Return each record unchanged and drop the images.

Start of EXCERPTED DATA

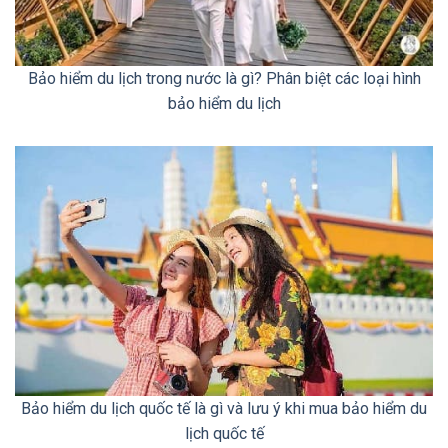
Bảo hiểm du lịch trong nước là gì? Phân biệt các loại hình
bảo hiểm du lịch
Bảo hiểm du lịch quốc tế là gì và lưu ý khi mua bảo hiểm du
lịch quốc tế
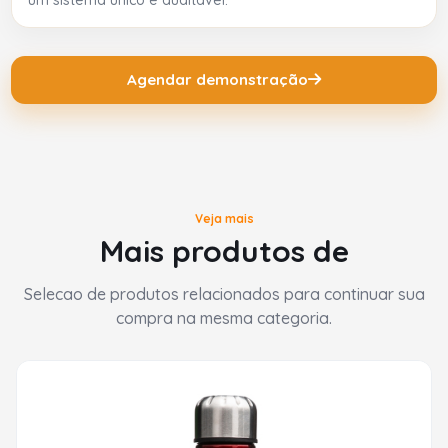
Agendar demonstração
Veja mais
Mais produtos de
Selecao de produtos relacionados para continuar sua
compra na mesma categoria.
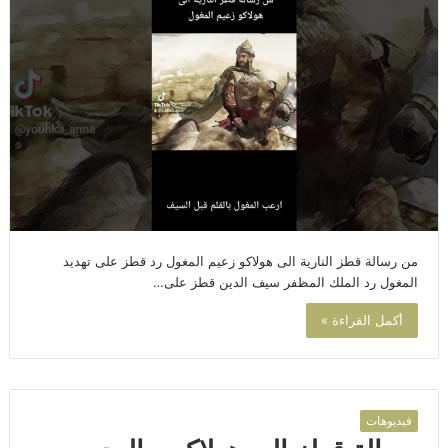
من رسالة قطز النارية الى هولاكو زعيم المغول رد قطز على تهديد
المغول رد الملك المظفر سيف الدين قطز على…
أكمل القراءة »
فيديوهات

End of EXCERPTED DATA

#### RESPONSE
Bảo hiểm du lịch trong nước là gì? Phân biệt các loại hình
bảo hiểm du lịch
Bảo hiểm du lịch quốc tế là gì và lưu ý khi mua bảo hiểm du
lịch quốc tế
Agendar demonstração
Veja mais
Mais produtos de
Selecao de produtos relacionados para continuar sua
compra na mesma categoria.
من رسالة قطز النارية الى هولاكو زعيم المغول رد قطز على تهديد
المغول رد الملك المظفر سيف الدين قطز على…
أكمل القراءة »
فيديوهات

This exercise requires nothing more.